Adams and Reese Partner Jack Pringle, practice team leader of the firm’s Privacy, Data Security and Information Governance practice, was interviewed by the Baton Rouge Business Report in the article, “More Than an IT Guy - As companies face rising occurrences of high-tech breaches, law firms add data security to their practice specialties.”
As the magazine notes in a feature from the current issue, last year's security breach at Target Corp. — the third-largest retailer in America — compromised the credit card accounts of as many as 40 million people who had shopped at Target stores, forcing many to cope with credit disruptions. Investigators concluded the criminals captured data that was stored on the magnetic stripes of cards that customers had swiped at cash registers.
The breach put into the hands of the attackers everything they would need to create counterfeit cards. The rising incidence of companies failing to protect data they collect from customers and vendors sends concerns rippling through businesses of all kinds. Many whose data worries previously centered on storing information in ways that ensure access to it in the event of emergency now are focused on how to bolster protections against assaults by high-tech thieves.

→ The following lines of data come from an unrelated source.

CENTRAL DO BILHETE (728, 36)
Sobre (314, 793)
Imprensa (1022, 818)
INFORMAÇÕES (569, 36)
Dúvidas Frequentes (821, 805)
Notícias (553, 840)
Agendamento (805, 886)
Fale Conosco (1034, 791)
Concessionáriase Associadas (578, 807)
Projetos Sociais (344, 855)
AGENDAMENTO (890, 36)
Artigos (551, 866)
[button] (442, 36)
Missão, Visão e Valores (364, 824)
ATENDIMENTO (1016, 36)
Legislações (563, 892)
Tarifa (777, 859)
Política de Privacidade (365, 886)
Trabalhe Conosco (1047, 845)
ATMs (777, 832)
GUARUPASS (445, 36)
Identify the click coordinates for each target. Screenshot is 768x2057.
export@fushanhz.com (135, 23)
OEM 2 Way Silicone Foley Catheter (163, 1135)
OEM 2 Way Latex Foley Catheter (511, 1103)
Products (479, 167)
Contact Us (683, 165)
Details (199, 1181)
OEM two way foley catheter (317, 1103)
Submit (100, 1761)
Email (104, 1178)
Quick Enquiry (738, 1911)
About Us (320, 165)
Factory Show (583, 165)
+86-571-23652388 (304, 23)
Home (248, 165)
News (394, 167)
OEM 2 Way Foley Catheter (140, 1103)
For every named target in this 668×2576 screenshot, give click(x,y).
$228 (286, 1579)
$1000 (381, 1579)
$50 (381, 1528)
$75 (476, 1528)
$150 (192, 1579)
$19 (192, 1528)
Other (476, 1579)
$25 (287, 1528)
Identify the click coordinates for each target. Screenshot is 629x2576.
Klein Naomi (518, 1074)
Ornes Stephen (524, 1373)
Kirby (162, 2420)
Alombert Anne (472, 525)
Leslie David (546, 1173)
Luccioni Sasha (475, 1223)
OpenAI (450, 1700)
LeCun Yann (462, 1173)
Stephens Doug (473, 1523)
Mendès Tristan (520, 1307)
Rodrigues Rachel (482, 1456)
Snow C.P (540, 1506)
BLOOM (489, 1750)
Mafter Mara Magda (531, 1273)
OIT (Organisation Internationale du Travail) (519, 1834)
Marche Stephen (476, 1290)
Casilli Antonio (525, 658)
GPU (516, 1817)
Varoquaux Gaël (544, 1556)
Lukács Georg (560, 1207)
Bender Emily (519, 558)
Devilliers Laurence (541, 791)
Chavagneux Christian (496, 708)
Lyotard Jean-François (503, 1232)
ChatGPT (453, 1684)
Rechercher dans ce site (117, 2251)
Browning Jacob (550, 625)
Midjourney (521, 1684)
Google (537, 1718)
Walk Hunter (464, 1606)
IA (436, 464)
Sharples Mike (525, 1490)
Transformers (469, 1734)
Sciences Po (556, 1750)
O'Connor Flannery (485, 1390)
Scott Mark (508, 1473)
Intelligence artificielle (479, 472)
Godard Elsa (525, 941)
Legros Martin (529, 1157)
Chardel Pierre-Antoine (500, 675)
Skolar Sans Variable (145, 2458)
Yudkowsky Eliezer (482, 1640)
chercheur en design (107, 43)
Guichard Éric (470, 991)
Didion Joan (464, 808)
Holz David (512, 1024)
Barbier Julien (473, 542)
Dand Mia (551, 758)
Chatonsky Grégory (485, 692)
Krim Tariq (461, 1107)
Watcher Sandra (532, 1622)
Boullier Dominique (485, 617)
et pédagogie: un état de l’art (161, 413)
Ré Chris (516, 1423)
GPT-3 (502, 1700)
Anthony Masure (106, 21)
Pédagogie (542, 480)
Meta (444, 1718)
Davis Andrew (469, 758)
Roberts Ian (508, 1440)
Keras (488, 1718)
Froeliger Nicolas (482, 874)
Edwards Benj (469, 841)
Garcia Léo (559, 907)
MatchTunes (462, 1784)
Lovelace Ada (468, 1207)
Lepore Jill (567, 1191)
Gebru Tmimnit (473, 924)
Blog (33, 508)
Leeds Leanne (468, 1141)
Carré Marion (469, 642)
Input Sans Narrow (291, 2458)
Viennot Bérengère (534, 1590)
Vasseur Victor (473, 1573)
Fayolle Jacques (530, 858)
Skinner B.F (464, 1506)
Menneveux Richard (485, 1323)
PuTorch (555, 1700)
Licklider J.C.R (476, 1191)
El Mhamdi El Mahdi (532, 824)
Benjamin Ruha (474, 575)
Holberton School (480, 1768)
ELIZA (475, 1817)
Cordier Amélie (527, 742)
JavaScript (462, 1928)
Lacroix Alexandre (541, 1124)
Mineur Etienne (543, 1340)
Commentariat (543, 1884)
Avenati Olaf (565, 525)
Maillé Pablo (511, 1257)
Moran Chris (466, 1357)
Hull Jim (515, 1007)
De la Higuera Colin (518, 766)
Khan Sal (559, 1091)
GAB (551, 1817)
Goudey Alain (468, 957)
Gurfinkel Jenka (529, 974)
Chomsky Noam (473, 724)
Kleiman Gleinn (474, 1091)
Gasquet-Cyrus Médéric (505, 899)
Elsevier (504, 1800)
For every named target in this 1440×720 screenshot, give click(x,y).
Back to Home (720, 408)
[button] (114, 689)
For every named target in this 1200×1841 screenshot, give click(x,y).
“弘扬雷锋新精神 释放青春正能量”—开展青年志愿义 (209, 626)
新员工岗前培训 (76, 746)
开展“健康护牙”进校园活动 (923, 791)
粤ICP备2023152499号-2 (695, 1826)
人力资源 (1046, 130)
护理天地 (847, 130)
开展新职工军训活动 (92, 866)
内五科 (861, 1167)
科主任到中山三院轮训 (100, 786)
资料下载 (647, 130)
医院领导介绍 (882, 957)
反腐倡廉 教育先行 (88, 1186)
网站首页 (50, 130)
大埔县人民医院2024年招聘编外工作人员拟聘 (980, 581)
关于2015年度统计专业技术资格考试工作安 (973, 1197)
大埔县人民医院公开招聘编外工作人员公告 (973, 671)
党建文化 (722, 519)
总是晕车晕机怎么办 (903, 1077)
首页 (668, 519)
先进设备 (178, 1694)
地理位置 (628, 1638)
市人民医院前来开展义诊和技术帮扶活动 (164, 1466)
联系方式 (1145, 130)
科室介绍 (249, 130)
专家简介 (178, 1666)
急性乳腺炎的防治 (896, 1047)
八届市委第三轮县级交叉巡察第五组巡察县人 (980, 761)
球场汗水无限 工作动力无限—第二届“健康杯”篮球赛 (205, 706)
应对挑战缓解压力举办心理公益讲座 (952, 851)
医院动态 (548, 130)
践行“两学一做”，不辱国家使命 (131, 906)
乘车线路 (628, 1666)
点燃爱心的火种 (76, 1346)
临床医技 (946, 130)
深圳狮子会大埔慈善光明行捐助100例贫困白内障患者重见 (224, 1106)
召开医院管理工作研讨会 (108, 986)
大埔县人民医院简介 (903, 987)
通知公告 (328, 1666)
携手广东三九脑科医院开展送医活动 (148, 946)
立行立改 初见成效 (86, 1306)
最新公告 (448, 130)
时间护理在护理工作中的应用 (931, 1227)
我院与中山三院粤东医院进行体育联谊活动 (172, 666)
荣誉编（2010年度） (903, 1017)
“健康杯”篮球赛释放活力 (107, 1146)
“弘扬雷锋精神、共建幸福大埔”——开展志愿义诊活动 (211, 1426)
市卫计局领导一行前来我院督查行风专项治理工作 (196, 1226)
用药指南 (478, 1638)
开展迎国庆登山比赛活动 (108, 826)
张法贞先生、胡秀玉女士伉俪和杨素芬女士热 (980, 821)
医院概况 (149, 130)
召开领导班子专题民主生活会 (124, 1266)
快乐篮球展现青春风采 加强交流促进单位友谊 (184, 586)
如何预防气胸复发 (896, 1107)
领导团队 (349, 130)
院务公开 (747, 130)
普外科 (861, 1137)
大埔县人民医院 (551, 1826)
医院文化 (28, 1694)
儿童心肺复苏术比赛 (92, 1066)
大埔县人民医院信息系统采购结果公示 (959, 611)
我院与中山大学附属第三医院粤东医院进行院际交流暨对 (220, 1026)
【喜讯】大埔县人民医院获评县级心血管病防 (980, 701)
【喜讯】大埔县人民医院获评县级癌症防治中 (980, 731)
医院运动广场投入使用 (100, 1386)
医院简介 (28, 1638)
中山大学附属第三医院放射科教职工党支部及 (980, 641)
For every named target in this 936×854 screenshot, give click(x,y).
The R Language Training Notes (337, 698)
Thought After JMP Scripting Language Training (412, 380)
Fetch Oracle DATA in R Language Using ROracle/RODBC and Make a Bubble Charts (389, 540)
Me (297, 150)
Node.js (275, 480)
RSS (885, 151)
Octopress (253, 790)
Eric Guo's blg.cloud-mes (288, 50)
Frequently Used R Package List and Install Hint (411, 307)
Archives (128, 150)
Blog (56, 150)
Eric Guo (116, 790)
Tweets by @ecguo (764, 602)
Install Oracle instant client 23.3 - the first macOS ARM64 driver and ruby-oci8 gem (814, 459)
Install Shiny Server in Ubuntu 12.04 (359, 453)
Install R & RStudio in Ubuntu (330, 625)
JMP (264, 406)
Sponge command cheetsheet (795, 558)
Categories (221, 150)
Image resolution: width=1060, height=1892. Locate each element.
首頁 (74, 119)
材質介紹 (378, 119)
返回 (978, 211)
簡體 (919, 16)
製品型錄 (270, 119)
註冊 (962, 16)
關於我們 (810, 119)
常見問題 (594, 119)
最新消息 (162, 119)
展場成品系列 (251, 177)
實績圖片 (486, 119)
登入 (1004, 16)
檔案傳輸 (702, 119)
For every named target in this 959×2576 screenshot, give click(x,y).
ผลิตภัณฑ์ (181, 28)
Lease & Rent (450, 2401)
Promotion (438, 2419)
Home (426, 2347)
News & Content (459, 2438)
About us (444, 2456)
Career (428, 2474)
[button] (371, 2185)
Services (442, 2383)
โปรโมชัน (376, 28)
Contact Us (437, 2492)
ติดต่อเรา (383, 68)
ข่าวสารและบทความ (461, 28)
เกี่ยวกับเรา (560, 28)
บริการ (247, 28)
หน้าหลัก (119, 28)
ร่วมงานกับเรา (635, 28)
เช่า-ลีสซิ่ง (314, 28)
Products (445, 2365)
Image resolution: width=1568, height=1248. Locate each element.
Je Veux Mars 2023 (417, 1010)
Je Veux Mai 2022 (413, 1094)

“It has become important for all businesses to protect this information, not only because of legal requirements but also because the threat to these information assets has become so much more serious,” Pringle said. Pringle says Adams and Reese is bolstering its expertise in data protection and privacy issues across its offices in order to help clients navigate and comply with relevant laws and guide them toward making better use of the data they collect. “The question is, not if, but when you're going to have a data breach. It's just good business to be thinking about these things.”
Federal laws have been in place for a number of years requiring certain types of businesses, primarily financial institutions and health care providers, to protect information that could cause damage to individuals if it is disclosed without their authorization. The existence of these laws is well-known to financial services customers and health care patients, who often must sign authorization forms showing that a banker or doctor has their permission to share information about them with appropriate other parties.